Total physical response in teaching multicultural classes and (very) young learnersAna-Alina Asaftei Ichim, teacher of English and French
Total Physical Response is a widely used method – though few people know it under this name – which was developed by Dr. James J. Asher and helps students learn and practise a foreign language even if they do not exercise speaking. It offers the possibility to learn more easily some new phrases and to introduce to students what Scott Thornbury calls “formulaic language”,That is, by physically responding to some phrases and then trying to pronounce them, a student sees and learns language as real communication, and “there is evidence to suggest that a lot of this formulaic language is subsequently segmented into its components, which is in turn re-combined to form novel utterances” (Thornbury, Scott, Slow- release grammar, English Teaching professional, Issue 61, March 2009, Keyways Publishing Ltd, ISSN 1362-5276)
This combination is precious also for its contribution to learning when it comes to haptic (Learning styles in the ESL/EFL classroom, by M. Reid, Editor New York: Heinle&Heinle, 1995) type of learners, who learn easier and better by moving or handling objects. When a teacher uses pictures, loud, clear pronunciation and physical response, students are offered all the types of sources: visual, auditory and haptic (Reid, M., Learning styles in the ESL/EFL Classroom, New York, Heinle&Heinle, 1995) which makes learning more efficient for all of them. At the beginning of the exercise, the teacher pronounces the word or phrase to be learnt, shows an image of the word or phrase, then explains the students what they have to do – usually in their native language – and then asks one student to begin. They start with the physical movement at first, then pronounce it whispering and in the end they choose a moment to speak aloud.
Very young learners and students of different cultures especially appreciate this method as I introduce it in songs and poems. For example, when teaching the domestic animals, students are introduced the images and the name of the animal, but they do not have to say it; afterwards they are presented the song “Old MacDonald” and they can see which sound and movement each animal has; in the end, they participate in the singing of the song either by making the movement, by saying the sound or by singing the song altogether, which is exactly what the teacher wants.
Students, who find themselves at the beginning of studying English but they cannot keep up with the native rhythm or they just do not feel confident enough to speak, think that a physical response is more appropriate. I often use short stories, questions or commands and they like miming the response. For some students, this is an opportunity to show the others what kind of theatrical talent they have, even if they are able to use language to answer. They find it easier to remember the sentence if they have acted it first. An example of English lesson at beginner or elementary level (fourth – sixth grade) in which there can be used this method is when teaching Present Perfect Tense: one student says a sentence (I have just opened the window) and a second one physically responds to it (goes to the window, opens it and shows the others the result).
When it comes to using TPR with adults, first of all they have to feel free to express their feelings and use physical movements. I tend to use TPR in easy to understand stories or short commands people need to remember for their everyday life, like: Go slowly to the kitchen, make some coffee, taste it, it is delicious, now go to the bathroom, brush your teeth etc. The teacher might also use some pictures at first and then ask the students to respond – either way, students remember much better the information when TPR is used to introduce new vocabulary or grammar.
This is an example of game to be played with students who cannot keep up with the rhythm of a fluent use of language. As you can see, the girl in the clip does not need to use much English unless she wants it specifically, but later she is able to use freely the phrases when meeting an unknown person.

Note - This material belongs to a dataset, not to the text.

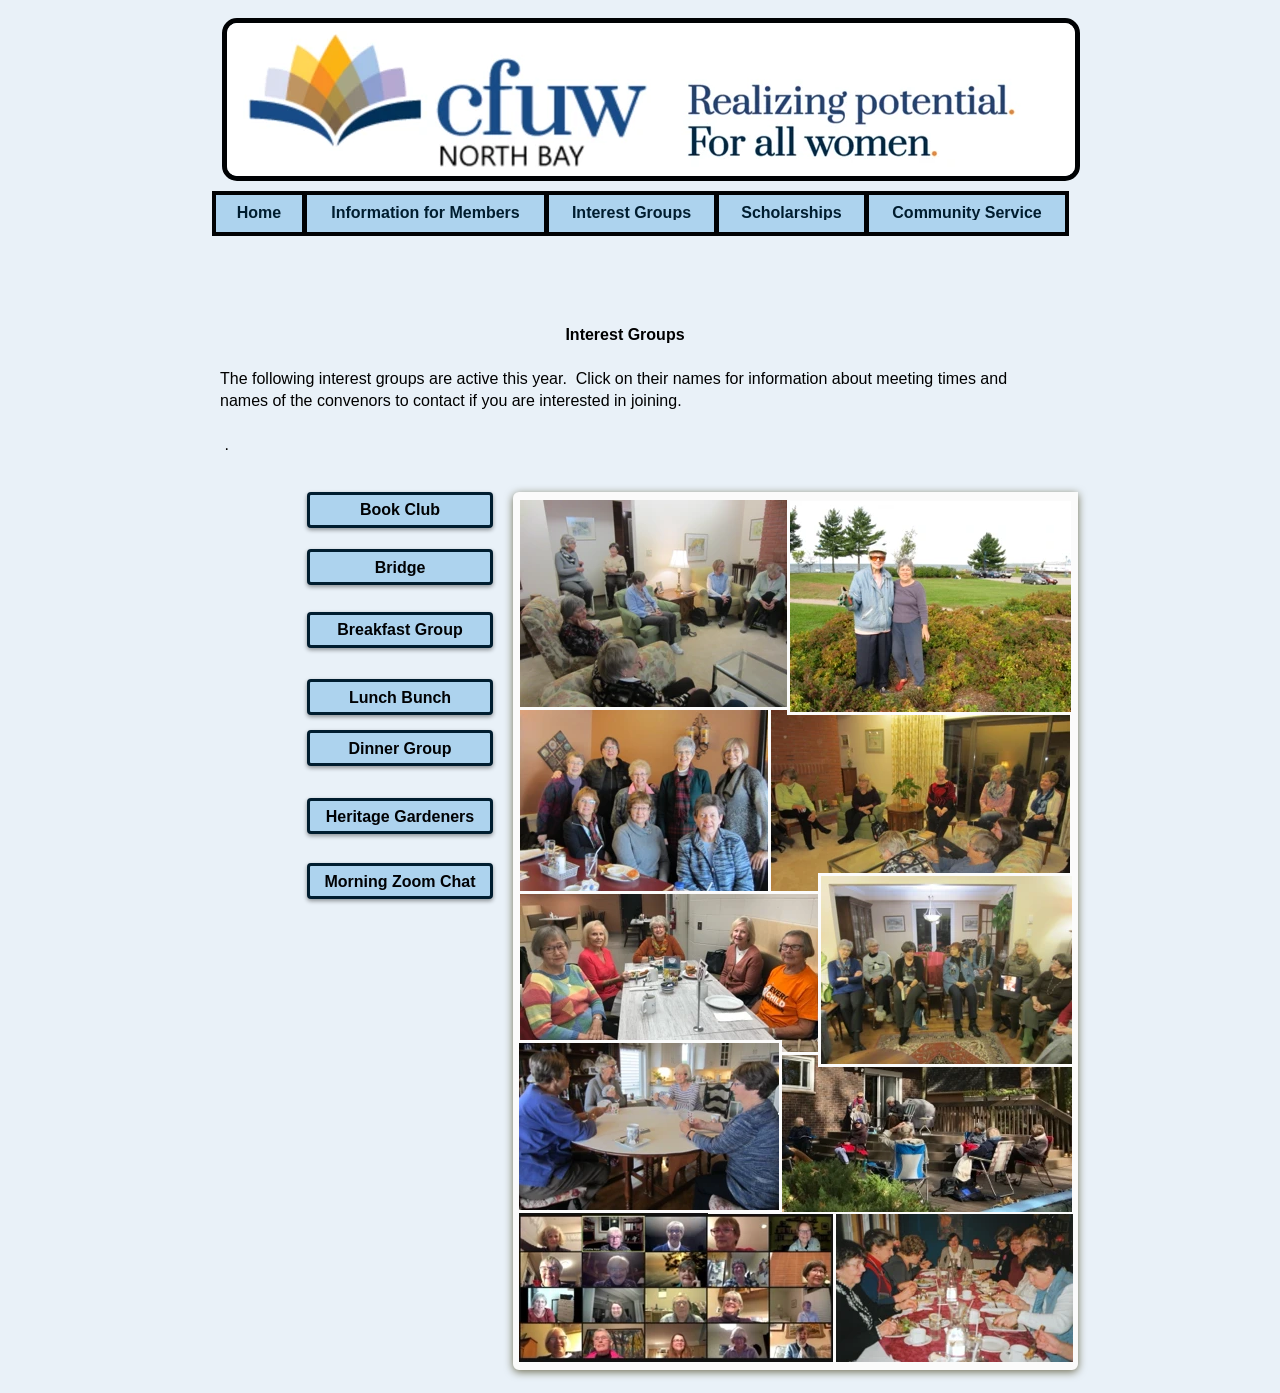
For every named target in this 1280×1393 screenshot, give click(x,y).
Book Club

Another example is when teaching adjectives which denote feelings. The students are required to recognize the movement for each feeling and sing the song if they want to. The boy in the clip feels confident to sing the song, although not every time. But he did act out “the face” of each feeling.

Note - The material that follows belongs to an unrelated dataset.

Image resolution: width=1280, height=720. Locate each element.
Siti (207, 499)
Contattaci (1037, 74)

Another way of using TPR is dancing on songs or rhythmic rimes with messages; a correct group or individual dance proves the correct understanding of the sentence. For example: the following rimes understood correctly lead to a group dance called “hora” in Romanian: one step forward, two steps backwards, turn left once, turn right twice, clap your hands and say “hey-hey!” Dancing as part of this method proves to be efficient as a relaxing exercise or an ice-breaker as long as students will not be forced to participate. Students of a different ethny can be asked to say some phrases in their own language and act them out in order for their colleagues to guess the translation. This way everybody tries to feel more comfortable with each other. In conclusion, TPR is a proved efficient method which can be used with students of different cultures, levels, ages and with different learning styles. As a wise, old Romanian man said, if you cannot speak a language of another people, try to use the language of your body.